I changed my way of playing as a low placement player to the Stevens-Costello system with forward jaw……. but with using anchored tongue and a kind of a mild tongue arch! Could get constant progress since i sent you a video, maybe you remember, many thanks once more for you advice!



Thanks for the link and quotes. I remembered hearing about Farkas wishing he hadn’t included that photo in “The Art of French Horn Playing” but had forgotten about the bit about “lateral pressure.”

I think you’re right, Hoyt, that he’s noticing what Reinhardt defined as a pivot (I prefer to use the term embouchure motion, of course), but Farkas recommends against it. Certainly I think it can be a good thing to minimize the amount of “lateral pressure” one might use as it’s a very common problem for players to overdo their embouchure motion in certain parts of their range (usually the extreme upper or extreme lower ends). On the other hand, I believe that the embouchure motion is a necessary and important part of good brass technique and at times exaggerating it may be a good way to practice. It really depends on the situation.

Thanks for the comments!


Yes I did see, and hear the trick from Knud and from some of his students.
How did it sound? Well it was not a sound you would like to hear in a musical peformans. It was a way of practise, not a way to play.
Knud could “play” a wide range that way, kind of impressing, but no, it did not sound like music.

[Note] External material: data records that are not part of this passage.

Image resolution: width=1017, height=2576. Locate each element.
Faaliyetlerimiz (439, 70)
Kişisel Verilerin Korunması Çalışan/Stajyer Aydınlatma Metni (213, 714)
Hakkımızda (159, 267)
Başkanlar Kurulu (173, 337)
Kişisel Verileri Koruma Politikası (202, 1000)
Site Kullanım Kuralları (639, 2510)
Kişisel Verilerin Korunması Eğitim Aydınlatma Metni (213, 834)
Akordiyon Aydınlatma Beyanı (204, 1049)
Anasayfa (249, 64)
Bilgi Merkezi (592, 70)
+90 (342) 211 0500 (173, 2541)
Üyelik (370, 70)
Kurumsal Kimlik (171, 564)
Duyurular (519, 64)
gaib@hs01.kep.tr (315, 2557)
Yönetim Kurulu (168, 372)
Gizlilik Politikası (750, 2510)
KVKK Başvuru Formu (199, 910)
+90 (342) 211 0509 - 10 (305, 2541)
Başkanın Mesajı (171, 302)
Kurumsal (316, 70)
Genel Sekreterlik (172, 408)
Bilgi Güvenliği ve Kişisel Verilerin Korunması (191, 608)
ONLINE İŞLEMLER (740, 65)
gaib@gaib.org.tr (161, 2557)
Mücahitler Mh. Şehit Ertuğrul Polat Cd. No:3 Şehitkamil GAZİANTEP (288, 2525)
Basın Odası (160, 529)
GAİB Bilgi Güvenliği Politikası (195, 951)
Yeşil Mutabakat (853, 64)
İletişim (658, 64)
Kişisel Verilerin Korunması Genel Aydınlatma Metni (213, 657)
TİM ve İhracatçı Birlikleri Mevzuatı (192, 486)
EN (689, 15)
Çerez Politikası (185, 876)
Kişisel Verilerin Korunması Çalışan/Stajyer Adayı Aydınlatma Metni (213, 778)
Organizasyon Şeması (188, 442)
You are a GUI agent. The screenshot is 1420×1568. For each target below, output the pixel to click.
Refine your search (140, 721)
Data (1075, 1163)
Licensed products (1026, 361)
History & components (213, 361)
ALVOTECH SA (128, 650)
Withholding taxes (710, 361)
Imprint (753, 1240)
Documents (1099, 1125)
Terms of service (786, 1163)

Svenne, by your description I would guess that what Knud was doing was more like free buzzing close to the mouthpiece. You know that I’m an advocate of free buzzing practice, so in that sense I’m fine with practicing. However, I do find that sometime folks take the “no-pressure” concept a bit too far and frequently find that students actually need more mouthpiece pressure than they regularly play with. From this point of view, I would recommend against this sort of demonstration as it can lead to the same misunderstanding as what Lyle mentioned about Farkas.

So I guess it’s not really as much a myth as I thought, but I still think if this were something that was a good demonstration surely someone out there would actually duplicate this on video. If not Knud, since he’s not with us any longer, certainly one of his students would be able to duplicate this trick. It’s also a wide-spread story, in spite of the fact that there are no videos easily found that show it.

Clint "Pops" McLaughlin

Phil Smith has said that he has done it and knows others that can in several clinics I have seen.
There are youtube videos of Me, Larry Meregillano, Jason Harrelson and Kurt Thompson playing G above High C and up.
That doesn’t even really scratch the surface.


Thanks for sharing, Clint. Can you post links of you and those other players actually doing the trumpet hanging from a string/rope? Otherwise, the different techniques of holding the trumpet with the hand by dangling it from the fingers seem to allow the player to use a lot more pressure that the stories I’m referring to here.

Svenne Larsson

Dave, about Knud Hovaldt, yes it actually was a kind of freebuzzing as close to the moutpiece as possible. Knud could freebuzz very high.
I never did try that, I do use some pressure my self, but not more than to make a tight conection to the mouthpiece.


Thanks for posting, John. I did see that video after putting together this post.

I’m not sure that it’s a great example, regardless. The sound is pretty bad, for one thing, and there is still enough friction against the trumpet to provide a seal. That said, it’s impressive that he can get a sound up that high.